#### Raw data ####
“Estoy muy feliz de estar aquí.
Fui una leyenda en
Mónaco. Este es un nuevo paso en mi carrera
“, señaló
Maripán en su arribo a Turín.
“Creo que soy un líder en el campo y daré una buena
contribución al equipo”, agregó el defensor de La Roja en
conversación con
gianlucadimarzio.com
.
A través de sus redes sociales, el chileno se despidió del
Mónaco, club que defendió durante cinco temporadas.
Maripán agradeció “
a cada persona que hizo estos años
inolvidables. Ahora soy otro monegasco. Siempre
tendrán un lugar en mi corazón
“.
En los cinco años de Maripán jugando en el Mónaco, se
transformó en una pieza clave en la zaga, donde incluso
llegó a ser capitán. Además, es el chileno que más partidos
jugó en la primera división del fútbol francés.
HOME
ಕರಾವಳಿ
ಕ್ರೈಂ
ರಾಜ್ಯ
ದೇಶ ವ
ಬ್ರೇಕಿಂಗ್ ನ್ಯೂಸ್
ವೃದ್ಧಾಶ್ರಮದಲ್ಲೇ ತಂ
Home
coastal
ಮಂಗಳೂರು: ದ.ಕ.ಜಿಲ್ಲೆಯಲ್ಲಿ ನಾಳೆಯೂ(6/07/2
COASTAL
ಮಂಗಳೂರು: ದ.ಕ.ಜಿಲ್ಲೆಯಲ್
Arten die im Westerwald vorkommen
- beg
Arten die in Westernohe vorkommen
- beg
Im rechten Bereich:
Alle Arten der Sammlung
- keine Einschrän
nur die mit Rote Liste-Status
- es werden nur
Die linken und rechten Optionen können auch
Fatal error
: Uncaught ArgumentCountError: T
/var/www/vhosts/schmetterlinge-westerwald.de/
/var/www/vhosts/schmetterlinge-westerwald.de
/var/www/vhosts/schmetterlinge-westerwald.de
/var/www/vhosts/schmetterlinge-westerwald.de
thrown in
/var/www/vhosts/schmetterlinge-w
####
#### Raw data ####
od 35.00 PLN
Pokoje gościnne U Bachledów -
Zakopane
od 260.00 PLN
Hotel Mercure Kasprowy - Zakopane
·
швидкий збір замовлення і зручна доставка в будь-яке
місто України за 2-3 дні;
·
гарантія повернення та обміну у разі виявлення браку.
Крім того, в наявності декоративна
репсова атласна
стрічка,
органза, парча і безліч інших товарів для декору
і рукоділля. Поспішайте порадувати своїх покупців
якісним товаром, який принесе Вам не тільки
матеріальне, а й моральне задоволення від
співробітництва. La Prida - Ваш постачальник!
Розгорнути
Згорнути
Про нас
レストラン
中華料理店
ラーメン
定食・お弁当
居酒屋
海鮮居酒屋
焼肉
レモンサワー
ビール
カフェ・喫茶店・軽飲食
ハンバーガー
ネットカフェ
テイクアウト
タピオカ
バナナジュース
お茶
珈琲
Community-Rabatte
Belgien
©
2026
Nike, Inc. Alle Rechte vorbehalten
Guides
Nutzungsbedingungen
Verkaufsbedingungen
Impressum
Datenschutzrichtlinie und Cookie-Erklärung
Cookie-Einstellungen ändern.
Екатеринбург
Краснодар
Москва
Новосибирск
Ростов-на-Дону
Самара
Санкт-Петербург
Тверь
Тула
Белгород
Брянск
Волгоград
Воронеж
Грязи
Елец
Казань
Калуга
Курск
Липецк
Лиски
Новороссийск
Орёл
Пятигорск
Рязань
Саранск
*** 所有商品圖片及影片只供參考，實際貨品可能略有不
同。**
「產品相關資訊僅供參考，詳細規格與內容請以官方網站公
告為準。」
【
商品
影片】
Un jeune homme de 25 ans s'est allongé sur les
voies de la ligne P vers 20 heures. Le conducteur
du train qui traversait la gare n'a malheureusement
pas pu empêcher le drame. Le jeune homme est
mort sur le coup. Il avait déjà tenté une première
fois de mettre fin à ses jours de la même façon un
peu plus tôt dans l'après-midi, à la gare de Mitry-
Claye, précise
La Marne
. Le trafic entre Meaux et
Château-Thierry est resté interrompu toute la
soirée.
####
#### Raw data ####
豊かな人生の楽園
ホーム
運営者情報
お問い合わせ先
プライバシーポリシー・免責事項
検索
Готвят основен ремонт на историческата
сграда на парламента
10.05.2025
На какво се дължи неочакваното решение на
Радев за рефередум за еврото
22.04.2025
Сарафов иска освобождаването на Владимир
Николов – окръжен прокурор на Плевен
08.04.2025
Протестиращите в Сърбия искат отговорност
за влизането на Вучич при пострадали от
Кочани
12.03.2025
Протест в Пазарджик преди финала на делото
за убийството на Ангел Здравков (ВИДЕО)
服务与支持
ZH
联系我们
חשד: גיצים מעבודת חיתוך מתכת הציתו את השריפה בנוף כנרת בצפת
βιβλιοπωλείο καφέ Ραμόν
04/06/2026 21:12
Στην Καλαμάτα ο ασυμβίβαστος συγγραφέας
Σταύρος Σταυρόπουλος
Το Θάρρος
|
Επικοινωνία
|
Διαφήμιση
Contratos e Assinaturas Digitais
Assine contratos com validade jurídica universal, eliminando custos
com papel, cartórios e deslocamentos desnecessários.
####
Task to complete:
Looking at the data above, write out exactly the lines that start at the one containing "de estar aquí." and end at the one containing "a cada persona que hizo estos años"; include both and nothing beyond.

Expected answer:
“Estoy muy feliz de estar aquí.
Fui una leyenda en
Mónaco. Este es un nuevo paso en mi carrera
“, señaló
Maripán en su arribo a Turín.
“Creo que soy un líder en el campo y daré una buena
contribución al equipo”, agregó el defensor de La Roja en
conversación con
gianlucadimarzio.com
.
A través de sus redes sociales, el chileno se despidió del
Mónaco, club que defendió durante cinco temporadas.
Maripán agradeció “
a cada persona que hizo estos años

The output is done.